In the engineering design problem, computer simulation is usually applied to replace the real physics experiments. For complex engineering problems, sometimes the performance function is implicit, or due to cost and time limit, the surrogate model is often applied to approximate the real physical model. Commonly used surrogate models mainly include Kriging [1], artificial neural network [2], radial basis function (RBF) [3], support vector regression(SVR) [4], and polynomial response surface(PRS) [5].

When surrogate model is applied, how to find a suitable surrogate model is a difficult task. In order to improve the adaptability of the surrogate model, a reasonable choice is to use a linear weighted combination of different surrogate models, that is, an ensemble of surrogate models. Compared with the single surrogate model, an ensemble of surrogate models can save a lot of time wasted in screening the surrogate models. Many scholars have conducted in-depth research on it and have obtained many good achievements. Huang [6] found that the ensemble of surrogate models has higher prediction accuracy than the single surrogate model. Yan [7] proposed a new weight function construction method, which has the same accuracy as the optimal submodel and can improve the approximation of the true response distribution. Lu [8] found that the multisurrogate model has better optimization results than the single surrogate model’s. Pan [9] applied the ensemble of surrogate models to the lightweight design of the car body, and the results achieved a better optimization effect. Liu [10] established the ensemble of surrogate models to solve the structure optimization of car parts. Xing [11] assigned weights to three single surrogate models by using the adaptive metropolis-Markov chain Monte Carlo method. Yin [12] compared the application of a single surrogate model and an ensemble of surrogate models in groundwater restoration design optimization problems, and the results showed that the ensemble of surrogate models is more robust. Li [13] proposed a surrogate-assisted particle swarm algorithm, which can effectively balance the global search and local search. Donncha [14] successfully used the ensemble of surrogate models to improve the forecasting system with significant effects. Ouyang [15] used the analysis of variance method to determine the weights of ensemble of surrogate models. The comparison results show that the proposed method can not only improve the prediction performance of surrogate model, but also obtain a reliable solution. Chen [16] presented a new ensemble model which combines the advantages of global and local measures. The results show that the proposed ensemble model has satisfactory robustness and accuracy. Zhang [17] proposed a unified ensemble of surrogates with global and local measures for global metamodeling. It is concluded that the proposed model has superior accuracy while keeping comparable robustness and efficiency.
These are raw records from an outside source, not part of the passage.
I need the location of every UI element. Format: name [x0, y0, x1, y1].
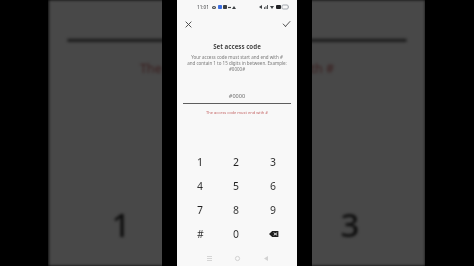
button[interactable]: 6 — [294, 262, 410, 266]
staticText: 7 — [197, 203, 204, 217]
button[interactable]: 6 — [255, 174, 292, 198]
button[interactable]: 3 — [294, 186, 410, 262]
button[interactable]: Recent apps — [202, 251, 216, 265]
button[interactable]: Home — [230, 251, 244, 265]
staticText: 1 — [197, 155, 204, 169]
staticText: 3 — [341, 202, 363, 246]
button[interactable]: 8 — [218, 198, 255, 222]
button[interactable]: 0 — [218, 222, 255, 246]
staticText: #0000 — [183, 92, 291, 100]
staticText: 2 — [233, 155, 240, 169]
staticText: The access code must end with # — [177, 110, 297, 115]
button[interactable]: 4 — [182, 174, 218, 198]
staticText: 1 — [111, 202, 133, 246]
staticText: #0000 — [67, 4, 406, 29]
staticText: # — [197, 227, 204, 241]
staticText: 4 — [197, 179, 204, 193]
staticText: Your access code must start and end with… — [179, 54, 295, 72]
button[interactable]: 9 — [255, 198, 292, 222]
button[interactable]: #0000 — [67, 0, 406, 42]
button[interactable]: 1 — [64, 186, 177, 262]
button[interactable]: Back — [259, 251, 273, 265]
staticText: 3 — [270, 155, 277, 169]
staticText: 9 — [270, 203, 277, 217]
button[interactable]: # — [182, 222, 218, 246]
staticText: 6 — [270, 179, 277, 193]
button[interactable]: 1 — [182, 150, 218, 174]
staticText: Set access code — [177, 42, 297, 50]
staticText: 11:01 — [197, 4, 209, 10]
button[interactable]: #0000 — [183, 89, 291, 104]
button[interactable]: 7 — [182, 198, 218, 222]
button[interactable]: Backspace — [255, 222, 292, 246]
button[interactable]: 4 — [64, 262, 177, 266]
button[interactable]: 5 — [218, 174, 255, 198]
staticText: The access code must end with # — [49, 61, 425, 76]
button[interactable]: 2 — [218, 150, 255, 174]
button[interactable]: Confirm — [279, 17, 293, 31]
staticText: 8 — [233, 203, 240, 217]
staticText: 0 — [233, 227, 240, 241]
button[interactable]: 3 — [255, 150, 292, 174]
staticText: 2 — [224, 202, 246, 246]
staticText: 5 — [233, 179, 240, 193]
button[interactable]: 2 — [177, 186, 294, 262]
button[interactable]: Close — [181, 17, 195, 31]
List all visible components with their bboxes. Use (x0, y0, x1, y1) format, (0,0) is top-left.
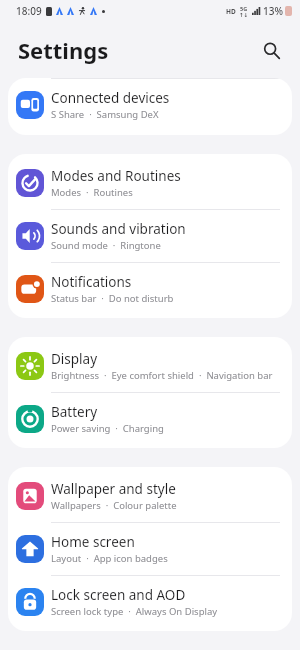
staticText: Sounds and vibration (51, 220, 186, 238)
staticText: Power saving · Charging (51, 422, 164, 435)
staticText: Wallpapers · Colour palette (51, 499, 177, 512)
staticText: 13% (263, 4, 283, 18)
button[interactable]: Battery (8, 393, 292, 445)
staticText: Layout · App icon badges (51, 552, 168, 565)
button[interactable]: Search (254, 33, 288, 67)
staticText: Modes and Routines (51, 167, 181, 185)
staticText: Status bar · Do not disturb (51, 292, 174, 305)
button[interactable]: Sounds and vibration (8, 210, 292, 263)
button[interactable]: Wallpaper and style (8, 470, 292, 523)
staticText: Modes · Routines (51, 186, 133, 199)
button[interactable]: Display (8, 340, 292, 393)
button[interactable]: Connected devices (8, 79, 292, 131)
button[interactable]: Modes and Routines (8, 157, 292, 210)
button[interactable]: Notifications (8, 263, 292, 315)
staticText: 18:09 (16, 4, 42, 18)
staticText: Settings (18, 35, 109, 65)
staticText: Brightness · Eye comfort shield · Naviga… (51, 369, 273, 382)
staticText: Home screen (51, 533, 135, 551)
staticText: Sound mode · Ringtone (51, 239, 161, 252)
staticText: Display (51, 350, 98, 368)
staticText: Wallpaper and style (51, 480, 176, 498)
staticText: Battery (51, 403, 98, 421)
button[interactable]: Lock screen and AOD (8, 576, 292, 628)
staticText: 5G (240, 5, 248, 12)
staticText: S Share · Samsung DeX (51, 108, 159, 121)
staticText: Notifications (51, 273, 132, 291)
staticText: Lock screen and AOD (51, 586, 186, 604)
staticText: Connected devices (51, 89, 170, 107)
staticText: ↑↓ (239, 12, 249, 18)
button[interactable]: Home screen (8, 523, 292, 576)
staticText: HD (226, 7, 236, 16)
staticText: Screen lock type · Always On Display (51, 605, 218, 618)
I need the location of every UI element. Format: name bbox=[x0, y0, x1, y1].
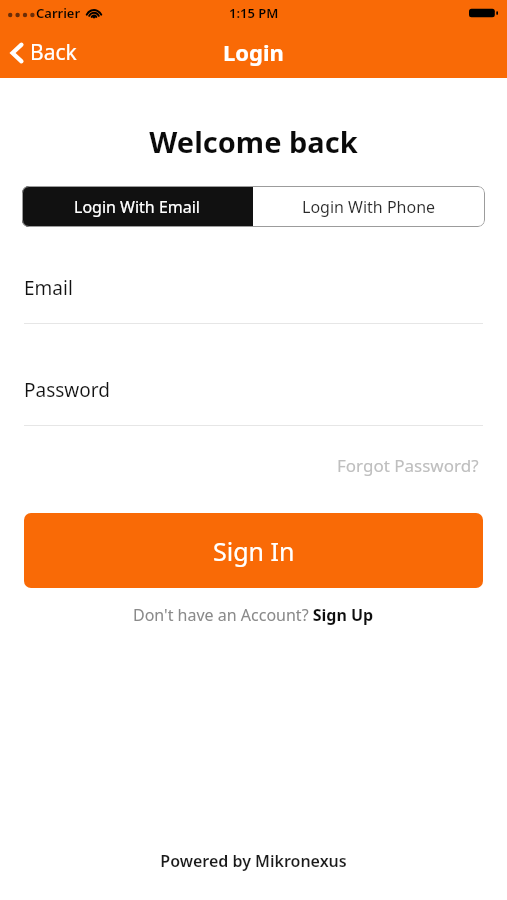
staticText: Don't have an Account? Sign Up bbox=[133, 604, 374, 626]
staticText: Forgot Password? bbox=[337, 454, 479, 477]
staticText: Login With Email bbox=[74, 196, 201, 218]
staticText: Login bbox=[223, 37, 284, 67]
button[interactable]: Login With Phone bbox=[253, 186, 485, 227]
button[interactable]: Sign In bbox=[24, 513, 483, 588]
staticText: Powered by Mikronexus bbox=[0, 850, 507, 872]
staticText: Back bbox=[30, 38, 77, 67]
button[interactable]: Back bbox=[0, 32, 89, 73]
button[interactable]: Password bbox=[24, 377, 483, 426]
staticText: Login With Phone bbox=[302, 196, 436, 218]
staticText: Password bbox=[24, 377, 110, 403]
staticText: 1:15 PM bbox=[229, 4, 279, 22]
button[interactable]: Don't have an Account? Sign Up bbox=[127, 602, 380, 628]
staticText: Welcome back bbox=[0, 122, 507, 161]
button[interactable]: Forgot Password? bbox=[333, 450, 483, 481]
staticText: Sign In bbox=[213, 534, 295, 568]
staticText: Email bbox=[24, 275, 73, 301]
staticText: Carrier bbox=[36, 4, 81, 22]
button[interactable]: Email bbox=[24, 275, 483, 324]
button[interactable]: Login With Email bbox=[22, 186, 253, 227]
Although some progress has been made in the research of the ensemble of surrogate models, most of the current methods for constructing the ensemble of surrogate models are stationary sampling. The problem with stationary sampling is that, in order to obtain an ensemble of surrogate models that meets the accuracy requirements, the sample size must be large enough. Adaptive sampling can obtain new samples that benefit the quality of the surrogate model, which can minimize the total sample size. However, the current adaptive sampling is often applied for a single surrogate model [18–21]. Only a few scholars combine the adaptive sampling strategy with the ensemble of surrogate models [22, 23]. The remainder of this paper is organized as follows. Section 2 briefly reviews the main steps to establish the ensemble of surrogate models. In Section 3, the ensemble of surrogate models using adaptive sampling strategy based on local error expectations is described. The proposed method is verified by numerical examples and compared with the three classical ensembles of surrogate models in Section 4. Section 5 applies the proposed method to the engineering design problem of driving arm base of palletizing robot. Finally, the conclusions are given.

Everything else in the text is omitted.